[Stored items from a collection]

################

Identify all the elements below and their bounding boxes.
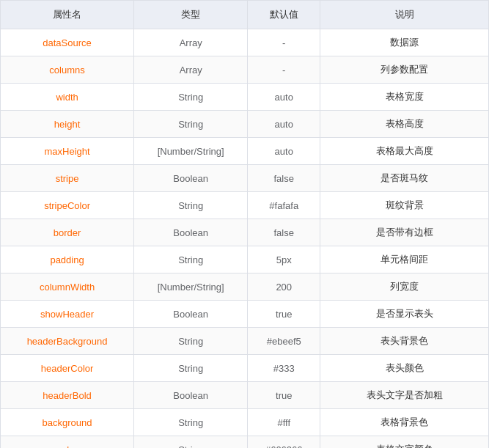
cell-type: Boolean [134,219,248,246]
table-row: showHeaderBooleantrue是否显示表头 [1,301,489,328]
cell-prop-name: headerColor [1,355,134,382]
cell-default: 200 [248,273,320,301]
cell-prop-name: stripeColor [1,192,134,219]
cell-type: Array [134,56,248,84]
cell-default: false [248,165,320,192]
cell-prop-name: columns [1,56,134,84]
cell-desc: 表格背景色 [320,409,489,436]
col-header-prop: 属性名 [1,1,134,29]
cell-type: Array [134,29,248,56]
cell-type: String [134,111,248,138]
cell-type: Boolean [134,301,248,328]
table-row: backgroundString#fff表格背景色 [1,409,489,436]
cell-desc: 是否带有边框 [320,219,489,246]
cell-default: #ebeef5 [248,328,320,355]
cell-prop-name: width [1,84,134,111]
cell-desc: 列宽度 [320,273,489,301]
cell-type: String [134,436,248,449]
cell-type: String [134,328,248,355]
properties-table: 属性名 类型 默认值 说明 dataSourceArray-数据源columns… [0,0,489,448]
cell-default: auto [248,111,320,138]
cell-desc: 表头文字是否加粗 [320,382,489,409]
table-header-row: 属性名 类型 默认值 说明 [1,1,489,29]
cell-default: - [248,29,320,56]
cell-prop-name: headerBackground [1,328,134,355]
table-row: borderBooleanfalse是否带有边框 [1,219,489,246]
cell-prop-name: headerBold [1,382,134,409]
col-header-desc: 说明 [320,1,489,29]
cell-desc: 表头背景色 [320,328,489,355]
cell-prop-name: padding [1,246,134,273]
cell-default: auto [248,138,320,165]
cell-default: #606266 [248,436,320,449]
table-row: widthStringauto表格宽度 [1,84,489,111]
table-row: maxHeight[Number/String]auto表格最大高度 [1,138,489,165]
cell-desc: 表格文字颜色 [320,436,489,449]
table-row: heightStringauto表格高度 [1,111,489,138]
cell-default: true [248,301,320,328]
cell-prop-name: maxHeight [1,138,134,165]
cell-desc: 单元格间距 [320,246,489,273]
cell-prop-name: border [1,219,134,246]
cell-desc: 斑纹背景 [320,192,489,219]
cell-type: Boolean [134,382,248,409]
cell-prop-name: showHeader [1,301,134,328]
cell-default: true [248,382,320,409]
cell-type: String [134,192,248,219]
table-row: colorString#606266表格文字颜色 [1,436,489,449]
cell-desc: 是否斑马纹 [320,165,489,192]
table-row: headerBoldBooleantrue表头文字是否加粗 [1,382,489,409]
cell-type: String [134,246,248,273]
cell-default: false [248,219,320,246]
cell-type: Boolean [134,165,248,192]
cell-desc: 表头颜色 [320,355,489,382]
cell-type: String [134,355,248,382]
cell-desc: 表格高度 [320,111,489,138]
cell-type: [Number/String] [134,138,248,165]
cell-desc: 数据源 [320,29,489,56]
table-row: columnsArray-列参数配置 [1,56,489,84]
cell-default: 5px [248,246,320,273]
cell-prop-name: columnWidth [1,273,134,301]
cell-type: String [134,409,248,436]
cell-prop-name: height [1,111,134,138]
cell-default: #fff [248,409,320,436]
cell-default: #fafafa [248,192,320,219]
table-row: headerBackgroundString#ebeef5表头背景色 [1,328,489,355]
cell-default: #333 [248,355,320,382]
cell-prop-name: dataSource [1,29,134,56]
table-row: stripeBooleanfalse是否斑马纹 [1,165,489,192]
cell-desc: 表格宽度 [320,84,489,111]
cell-default: - [248,56,320,84]
cell-type: String [134,84,248,111]
cell-desc: 是否显示表头 [320,301,489,328]
col-header-type: 类型 [134,1,248,29]
cell-prop-name: background [1,409,134,436]
cell-desc: 表格最大高度 [320,138,489,165]
table-row: stripeColorString#fafafa斑纹背景 [1,192,489,219]
cell-prop-name: color [1,436,134,449]
cell-prop-name: stripe [1,165,134,192]
cell-type: [Number/String] [134,273,248,301]
table-row: headerColorString#333表头颜色 [1,355,489,382]
table-row: paddingString5px单元格间距 [1,246,489,273]
table-row: columnWidth[Number/String]200列宽度 [1,273,489,301]
cell-default: auto [248,84,320,111]
col-header-default: 默认值 [248,1,320,29]
table-row: dataSourceArray-数据源 [1,29,489,56]
cell-desc: 列参数配置 [320,56,489,84]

################

Omit the pictures. Repeat the rest of the data exactly.

Identify all the elements below and their bounding boxes.
cell-type: Boolean [134,219,248,246]
table-row: showHeaderBooleantrue是否显示表头 [1,301,489,328]
cell-prop-name: headerColor [1,355,134,382]
cell-default: 200 [248,273,320,301]
cell-prop-name: stripeColor [1,192,134,219]
cell-type: Array [134,56,248,84]
cell-default: false [248,165,320,192]
cell-prop-name: columns [1,56,134,84]
cell-desc: 表格背景色 [320,409,489,436]
col-header-prop: 属性名 [1,1,134,29]
cell-type: Array [134,29,248,56]
cell-type: String [134,111,248,138]
cell-type: Boolean [134,301,248,328]
table-row: backgroundString#fff表格背景色 [1,409,489,436]
cell-desc: 是否带有边框 [320,219,489,246]
cell-default: #ebeef5 [248,328,320,355]
cell-prop-name: width [1,84,134,111]
cell-desc: 列宽度 [320,273,489,301]
cell-type: String [134,436,248,449]
cell-type: String [134,328,248,355]
properties-table: 属性名 类型 默认值 说明 dataSourceArray-数据源columns… [0,0,489,448]
cell-default: auto [248,111,320,138]
cell-desc: 表头文字是否加粗 [320,382,489,409]
table-header-row: 属性名 类型 默认值 说明 [1,1,489,29]
cell-default: - [248,29,320,56]
cell-prop-name: headerBackground [1,328,134,355]
table-row: borderBooleanfalse是否带有边框 [1,219,489,246]
cell-prop-name: headerBold [1,382,134,409]
col-header-desc: 说明 [320,1,489,29]
cell-desc: 表头背景色 [320,328,489,355]
cell-prop-name: padding [1,246,134,273]
cell-default: auto [248,138,320,165]
cell-default: #606266 [248,436,320,449]
table-row: widthStringauto表格宽度 [1,84,489,111]
table-row: maxHeight[Number/String]auto表格最大高度 [1,138,489,165]
cell-desc: 表格文字颜色 [320,436,489,449]
table-row: heightStringauto表格高度 [1,111,489,138]
cell-default: true [248,301,320,328]
cell-prop-name: maxHeight [1,138,134,165]
cell-desc: 单元格间距 [320,246,489,273]
cell-prop-name: border [1,219,134,246]
cell-desc: 斑纹背景 [320,192,489,219]
cell-type: Boolean [134,382,248,409]
cell-prop-name: showHeader [1,301,134,328]
cell-default: true [248,382,320,409]
cell-type: String [134,192,248,219]
table-row: colorString#606266表格文字颜色 [1,436,489,449]
cell-desc: 是否斑马纹 [320,165,489,192]
table-row: headerBoldBooleantrue表头文字是否加粗 [1,382,489,409]
cell-type: String [134,246,248,273]
cell-default: false [248,219,320,246]
cell-type: Boolean [134,165,248,192]
cell-desc: 表头颜色 [320,355,489,382]
cell-type: String [134,355,248,382]
cell-desc: 表格高度 [320,111,489,138]
cell-type: [Number/String] [134,138,248,165]
cell-desc: 数据源 [320,29,489,56]
table-row: columnsArray-列参数配置 [1,56,489,84]
cell-default: 5px [248,246,320,273]
cell-prop-name: columnWidth [1,273,134,301]
cell-type: String [134,409,248,436]
cell-prop-name: height [1,111,134,138]
cell-default: #fff [248,409,320,436]
cell-default: #fafafa [248,192,320,219]
table-row: headerBackgroundString#ebeef5表头背景色 [1,328,489,355]
cell-default: #333 [248,355,320,382]
cell-prop-name: dataSource [1,29,134,56]
table-row: stripeBooleanfalse是否斑马纹 [1,165,489,192]
cell-desc: 表格宽度 [320,84,489,111]
cell-default: - [248,56,320,84]
cell-type: String [134,84,248,111]
cell-desc: 是否显示表头 [320,301,489,328]
col-header-type: 类型 [134,1,248,29]
cell-prop-name: background [1,409,134,436]
cell-desc: 表格最大高度 [320,138,489,165]
table-row: stripeColorString#fafafa斑纹背景 [1,192,489,219]
cell-prop-name: color [1,436,134,449]
cell-prop-name: stripe [1,165,134,192]
cell-type: [Number/String] [134,273,248,301]
table-row: headerColorString#333表头颜色 [1,355,489,382]
table-row: paddingString5px单元格间距 [1,246,489,273]
table-row: columnWidth[Number/String]200列宽度 [1,273,489,301]
cell-default: auto [248,84,320,111]
col-header-default: 默认值 [248,1,320,29]
table-row: dataSourceArray-数据源 [1,29,489,56]
cell-desc: 列参数配置 [320,56,489,84]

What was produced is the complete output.